Concerning the generated microservice, each Python worker contains a run-python-engine.py file which is where the actual processing code is called in the worker context. The pattern is to call the processing library code with a dataframe dictionary as argument and retrieve the modified dataframe dictionary as a return value of the execution.

The extract below shows how this is happening:

# Init the worker bridge (ExecutionContext)
execution_context = ExecutionContext()
execution_context.start()

print("Reading input...")
input_collector_path = execution_context.get_input_path("inputCollector")

print("Processing...")
# If you need to emit metrics, you have to pass the execution_context to your engine.
data_frame_dict = engine.run(input_collector_path)

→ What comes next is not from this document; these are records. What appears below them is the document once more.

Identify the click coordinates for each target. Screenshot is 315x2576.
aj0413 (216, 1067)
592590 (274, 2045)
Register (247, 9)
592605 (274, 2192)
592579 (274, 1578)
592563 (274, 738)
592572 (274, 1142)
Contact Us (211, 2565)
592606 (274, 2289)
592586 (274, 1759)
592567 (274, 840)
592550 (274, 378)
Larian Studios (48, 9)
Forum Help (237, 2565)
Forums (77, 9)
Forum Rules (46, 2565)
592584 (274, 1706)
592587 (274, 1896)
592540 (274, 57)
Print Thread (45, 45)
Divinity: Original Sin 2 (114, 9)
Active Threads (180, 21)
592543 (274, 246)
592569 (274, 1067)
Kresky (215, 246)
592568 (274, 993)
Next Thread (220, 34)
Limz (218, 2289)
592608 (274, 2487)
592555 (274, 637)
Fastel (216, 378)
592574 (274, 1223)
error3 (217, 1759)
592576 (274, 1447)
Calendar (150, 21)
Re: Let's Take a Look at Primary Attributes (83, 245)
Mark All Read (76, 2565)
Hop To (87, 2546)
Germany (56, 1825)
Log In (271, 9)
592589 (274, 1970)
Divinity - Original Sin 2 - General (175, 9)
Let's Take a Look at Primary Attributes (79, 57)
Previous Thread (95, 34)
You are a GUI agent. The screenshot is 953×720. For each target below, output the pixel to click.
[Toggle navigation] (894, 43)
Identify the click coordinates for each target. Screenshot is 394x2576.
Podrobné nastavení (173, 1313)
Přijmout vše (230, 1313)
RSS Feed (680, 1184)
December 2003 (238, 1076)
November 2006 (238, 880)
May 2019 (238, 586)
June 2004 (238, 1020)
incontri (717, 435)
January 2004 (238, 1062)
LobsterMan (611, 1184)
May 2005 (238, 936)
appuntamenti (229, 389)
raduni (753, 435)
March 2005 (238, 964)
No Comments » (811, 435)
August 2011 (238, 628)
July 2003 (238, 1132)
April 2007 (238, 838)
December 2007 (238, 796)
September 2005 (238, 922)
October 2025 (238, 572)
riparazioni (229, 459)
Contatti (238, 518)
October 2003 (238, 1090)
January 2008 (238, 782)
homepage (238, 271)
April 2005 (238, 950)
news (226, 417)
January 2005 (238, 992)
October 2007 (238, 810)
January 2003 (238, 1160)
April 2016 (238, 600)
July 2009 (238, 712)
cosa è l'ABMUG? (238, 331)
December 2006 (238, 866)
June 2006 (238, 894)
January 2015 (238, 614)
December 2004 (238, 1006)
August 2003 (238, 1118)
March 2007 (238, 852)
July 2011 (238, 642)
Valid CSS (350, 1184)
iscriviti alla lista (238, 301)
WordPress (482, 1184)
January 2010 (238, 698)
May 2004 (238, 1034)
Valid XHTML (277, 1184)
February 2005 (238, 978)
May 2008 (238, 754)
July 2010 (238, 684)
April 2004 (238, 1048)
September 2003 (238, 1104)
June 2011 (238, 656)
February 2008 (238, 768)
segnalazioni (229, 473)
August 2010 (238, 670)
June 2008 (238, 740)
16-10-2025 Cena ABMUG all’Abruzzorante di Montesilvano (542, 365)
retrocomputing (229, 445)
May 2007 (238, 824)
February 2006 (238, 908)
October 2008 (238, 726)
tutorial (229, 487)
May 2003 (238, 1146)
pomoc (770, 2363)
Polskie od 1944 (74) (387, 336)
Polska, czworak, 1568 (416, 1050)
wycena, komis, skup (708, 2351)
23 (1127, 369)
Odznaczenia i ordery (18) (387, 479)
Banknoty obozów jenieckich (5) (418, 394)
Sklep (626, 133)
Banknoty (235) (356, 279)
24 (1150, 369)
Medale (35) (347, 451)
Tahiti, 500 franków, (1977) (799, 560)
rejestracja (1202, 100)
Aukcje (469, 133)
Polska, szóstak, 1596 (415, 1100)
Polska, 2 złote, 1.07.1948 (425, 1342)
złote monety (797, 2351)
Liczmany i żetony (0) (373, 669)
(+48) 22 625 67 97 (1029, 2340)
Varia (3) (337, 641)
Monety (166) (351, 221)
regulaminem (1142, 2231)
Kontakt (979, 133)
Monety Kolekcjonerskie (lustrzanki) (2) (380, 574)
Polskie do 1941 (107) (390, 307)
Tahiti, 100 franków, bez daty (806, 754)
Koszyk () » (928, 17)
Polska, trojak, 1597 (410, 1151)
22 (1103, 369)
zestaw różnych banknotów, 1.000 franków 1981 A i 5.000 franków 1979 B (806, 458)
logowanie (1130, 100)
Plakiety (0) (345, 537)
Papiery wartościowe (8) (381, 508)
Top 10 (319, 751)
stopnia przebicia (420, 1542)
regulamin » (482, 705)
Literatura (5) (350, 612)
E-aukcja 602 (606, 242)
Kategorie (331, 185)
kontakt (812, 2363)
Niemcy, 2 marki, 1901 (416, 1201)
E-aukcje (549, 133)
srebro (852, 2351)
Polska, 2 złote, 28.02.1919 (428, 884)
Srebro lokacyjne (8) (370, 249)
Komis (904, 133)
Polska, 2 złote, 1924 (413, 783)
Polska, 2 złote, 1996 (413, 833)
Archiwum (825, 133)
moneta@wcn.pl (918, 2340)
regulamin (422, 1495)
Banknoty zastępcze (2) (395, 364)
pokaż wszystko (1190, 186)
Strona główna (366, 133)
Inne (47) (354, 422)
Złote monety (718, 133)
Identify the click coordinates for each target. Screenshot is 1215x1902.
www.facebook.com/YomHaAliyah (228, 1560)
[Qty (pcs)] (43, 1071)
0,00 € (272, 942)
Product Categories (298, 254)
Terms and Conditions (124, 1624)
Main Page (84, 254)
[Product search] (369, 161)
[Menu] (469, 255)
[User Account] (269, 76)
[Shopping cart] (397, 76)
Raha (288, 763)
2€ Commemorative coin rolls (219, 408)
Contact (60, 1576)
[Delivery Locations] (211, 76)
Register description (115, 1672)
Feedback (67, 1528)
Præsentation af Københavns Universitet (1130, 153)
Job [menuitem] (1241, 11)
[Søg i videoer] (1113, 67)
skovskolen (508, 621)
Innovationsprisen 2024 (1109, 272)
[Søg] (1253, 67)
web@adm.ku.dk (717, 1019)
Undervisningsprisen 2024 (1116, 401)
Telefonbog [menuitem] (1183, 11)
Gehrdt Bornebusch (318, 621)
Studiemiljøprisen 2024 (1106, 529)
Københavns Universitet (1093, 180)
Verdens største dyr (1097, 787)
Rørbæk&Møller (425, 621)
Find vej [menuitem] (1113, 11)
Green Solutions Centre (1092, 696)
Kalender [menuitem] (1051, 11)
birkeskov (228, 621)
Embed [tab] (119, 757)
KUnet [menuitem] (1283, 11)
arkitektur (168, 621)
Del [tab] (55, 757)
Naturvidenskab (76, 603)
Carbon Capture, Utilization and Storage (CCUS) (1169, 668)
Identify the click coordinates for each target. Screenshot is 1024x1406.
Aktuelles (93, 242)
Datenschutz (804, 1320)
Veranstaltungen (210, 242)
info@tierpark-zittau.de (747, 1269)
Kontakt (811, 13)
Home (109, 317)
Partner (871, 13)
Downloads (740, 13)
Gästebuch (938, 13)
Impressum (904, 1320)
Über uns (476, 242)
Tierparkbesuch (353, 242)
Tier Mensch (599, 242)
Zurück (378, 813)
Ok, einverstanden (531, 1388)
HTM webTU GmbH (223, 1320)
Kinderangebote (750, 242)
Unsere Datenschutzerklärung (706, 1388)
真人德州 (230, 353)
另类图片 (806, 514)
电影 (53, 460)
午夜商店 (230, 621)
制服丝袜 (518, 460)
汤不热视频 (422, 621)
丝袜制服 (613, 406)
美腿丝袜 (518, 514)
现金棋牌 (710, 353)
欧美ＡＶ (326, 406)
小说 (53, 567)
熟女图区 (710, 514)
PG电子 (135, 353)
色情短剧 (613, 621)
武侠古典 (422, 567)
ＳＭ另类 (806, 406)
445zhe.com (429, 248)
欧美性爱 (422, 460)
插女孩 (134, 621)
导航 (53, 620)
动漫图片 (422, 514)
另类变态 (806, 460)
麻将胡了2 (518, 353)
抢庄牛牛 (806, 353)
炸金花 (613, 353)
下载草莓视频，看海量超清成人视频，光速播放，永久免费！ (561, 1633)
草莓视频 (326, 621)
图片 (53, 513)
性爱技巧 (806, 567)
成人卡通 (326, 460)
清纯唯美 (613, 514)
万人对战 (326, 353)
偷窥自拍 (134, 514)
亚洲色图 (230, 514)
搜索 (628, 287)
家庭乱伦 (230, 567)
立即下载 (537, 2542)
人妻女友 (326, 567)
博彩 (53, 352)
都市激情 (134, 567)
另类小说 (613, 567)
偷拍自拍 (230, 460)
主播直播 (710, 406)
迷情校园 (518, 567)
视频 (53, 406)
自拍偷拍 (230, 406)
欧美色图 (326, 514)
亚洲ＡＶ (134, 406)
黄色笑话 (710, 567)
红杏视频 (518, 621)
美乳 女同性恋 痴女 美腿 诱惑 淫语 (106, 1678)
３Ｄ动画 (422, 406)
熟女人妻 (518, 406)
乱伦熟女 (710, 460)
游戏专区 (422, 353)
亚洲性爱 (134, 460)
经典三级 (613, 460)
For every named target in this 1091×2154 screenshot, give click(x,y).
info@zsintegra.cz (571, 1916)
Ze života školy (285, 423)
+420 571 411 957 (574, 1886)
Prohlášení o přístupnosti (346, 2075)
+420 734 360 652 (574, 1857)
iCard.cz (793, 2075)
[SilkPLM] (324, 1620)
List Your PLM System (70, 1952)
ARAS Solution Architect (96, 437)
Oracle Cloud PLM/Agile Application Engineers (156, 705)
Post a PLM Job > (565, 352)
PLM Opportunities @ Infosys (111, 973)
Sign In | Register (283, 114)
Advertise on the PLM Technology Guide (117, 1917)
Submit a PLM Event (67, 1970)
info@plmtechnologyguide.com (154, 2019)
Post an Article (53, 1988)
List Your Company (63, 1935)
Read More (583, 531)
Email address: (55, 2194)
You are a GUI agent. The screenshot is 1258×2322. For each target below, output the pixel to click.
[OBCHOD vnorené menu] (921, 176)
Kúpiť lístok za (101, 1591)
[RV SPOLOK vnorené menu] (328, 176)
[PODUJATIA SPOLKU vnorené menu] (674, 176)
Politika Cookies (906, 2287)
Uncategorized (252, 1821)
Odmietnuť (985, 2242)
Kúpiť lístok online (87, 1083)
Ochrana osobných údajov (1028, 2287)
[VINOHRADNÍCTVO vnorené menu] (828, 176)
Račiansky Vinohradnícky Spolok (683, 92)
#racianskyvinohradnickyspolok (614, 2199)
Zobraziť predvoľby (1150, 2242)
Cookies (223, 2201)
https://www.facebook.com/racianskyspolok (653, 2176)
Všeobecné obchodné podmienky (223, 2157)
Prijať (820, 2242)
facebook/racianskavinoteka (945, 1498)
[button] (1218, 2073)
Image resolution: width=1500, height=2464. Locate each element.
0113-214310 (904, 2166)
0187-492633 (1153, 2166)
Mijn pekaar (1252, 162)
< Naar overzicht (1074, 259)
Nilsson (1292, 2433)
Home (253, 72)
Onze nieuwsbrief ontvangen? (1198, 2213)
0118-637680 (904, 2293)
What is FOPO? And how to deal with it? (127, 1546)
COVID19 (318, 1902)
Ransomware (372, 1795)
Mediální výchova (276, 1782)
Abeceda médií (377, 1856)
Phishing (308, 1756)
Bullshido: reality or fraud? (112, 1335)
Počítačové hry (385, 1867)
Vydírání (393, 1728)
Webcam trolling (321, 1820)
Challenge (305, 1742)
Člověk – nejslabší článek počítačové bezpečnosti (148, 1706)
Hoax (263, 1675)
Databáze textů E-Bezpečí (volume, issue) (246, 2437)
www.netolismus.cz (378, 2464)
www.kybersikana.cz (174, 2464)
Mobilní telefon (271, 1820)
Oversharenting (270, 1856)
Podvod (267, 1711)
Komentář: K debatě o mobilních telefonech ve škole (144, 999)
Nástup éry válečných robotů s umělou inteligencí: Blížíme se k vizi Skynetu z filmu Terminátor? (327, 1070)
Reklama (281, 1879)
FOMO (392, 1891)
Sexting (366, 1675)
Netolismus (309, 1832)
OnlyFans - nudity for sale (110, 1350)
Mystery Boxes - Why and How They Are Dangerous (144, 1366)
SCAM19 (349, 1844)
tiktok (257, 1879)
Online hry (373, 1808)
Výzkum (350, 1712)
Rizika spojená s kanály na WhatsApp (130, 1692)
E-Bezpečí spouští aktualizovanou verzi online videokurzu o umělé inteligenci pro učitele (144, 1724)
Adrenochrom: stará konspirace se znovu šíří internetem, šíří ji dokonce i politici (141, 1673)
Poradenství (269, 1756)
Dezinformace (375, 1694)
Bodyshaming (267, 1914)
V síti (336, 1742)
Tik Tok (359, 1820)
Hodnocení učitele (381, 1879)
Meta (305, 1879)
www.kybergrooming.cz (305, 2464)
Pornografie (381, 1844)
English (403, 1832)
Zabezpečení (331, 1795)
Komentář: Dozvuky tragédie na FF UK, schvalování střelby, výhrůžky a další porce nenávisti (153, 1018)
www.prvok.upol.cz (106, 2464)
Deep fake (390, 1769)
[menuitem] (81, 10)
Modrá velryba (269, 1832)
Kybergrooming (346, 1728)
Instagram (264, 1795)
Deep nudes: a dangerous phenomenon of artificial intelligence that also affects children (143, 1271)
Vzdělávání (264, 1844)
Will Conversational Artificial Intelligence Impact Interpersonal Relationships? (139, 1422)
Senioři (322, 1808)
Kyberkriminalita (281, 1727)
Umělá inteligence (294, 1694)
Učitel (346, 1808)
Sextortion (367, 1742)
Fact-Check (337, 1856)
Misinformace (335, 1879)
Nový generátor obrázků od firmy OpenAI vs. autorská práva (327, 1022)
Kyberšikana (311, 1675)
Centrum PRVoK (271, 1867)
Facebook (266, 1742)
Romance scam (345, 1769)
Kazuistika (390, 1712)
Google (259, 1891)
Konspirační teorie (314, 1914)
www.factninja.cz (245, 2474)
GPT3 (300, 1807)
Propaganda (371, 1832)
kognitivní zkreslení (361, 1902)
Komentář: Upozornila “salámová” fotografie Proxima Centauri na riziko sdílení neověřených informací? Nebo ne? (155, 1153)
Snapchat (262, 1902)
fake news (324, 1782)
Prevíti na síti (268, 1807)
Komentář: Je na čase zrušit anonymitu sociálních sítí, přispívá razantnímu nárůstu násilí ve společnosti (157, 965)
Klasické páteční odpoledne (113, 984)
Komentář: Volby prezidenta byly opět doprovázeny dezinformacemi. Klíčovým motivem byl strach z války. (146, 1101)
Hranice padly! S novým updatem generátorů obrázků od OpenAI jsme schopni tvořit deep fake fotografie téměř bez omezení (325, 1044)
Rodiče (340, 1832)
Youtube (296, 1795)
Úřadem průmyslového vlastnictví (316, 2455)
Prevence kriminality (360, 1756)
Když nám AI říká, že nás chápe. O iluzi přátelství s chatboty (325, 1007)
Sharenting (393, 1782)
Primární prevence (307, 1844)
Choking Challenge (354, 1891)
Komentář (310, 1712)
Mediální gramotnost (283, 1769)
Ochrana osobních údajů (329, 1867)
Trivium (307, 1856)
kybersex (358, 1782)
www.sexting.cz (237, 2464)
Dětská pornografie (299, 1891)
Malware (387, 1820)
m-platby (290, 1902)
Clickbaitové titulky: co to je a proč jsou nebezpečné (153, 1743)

print("Writing output...")
output_path = execution_context.get_output_path("outputCollector")
output_archive = CsvCollectorArchive(output_path, "w")
data_frame_dict.store_collector_archive(output_archive)

# Stop the ExecutionContext properly
execution_context.stop()

The Platform allows using IntelliJ to debug Python workers. For more details, please refer to Section Using an Integrated Development Environment.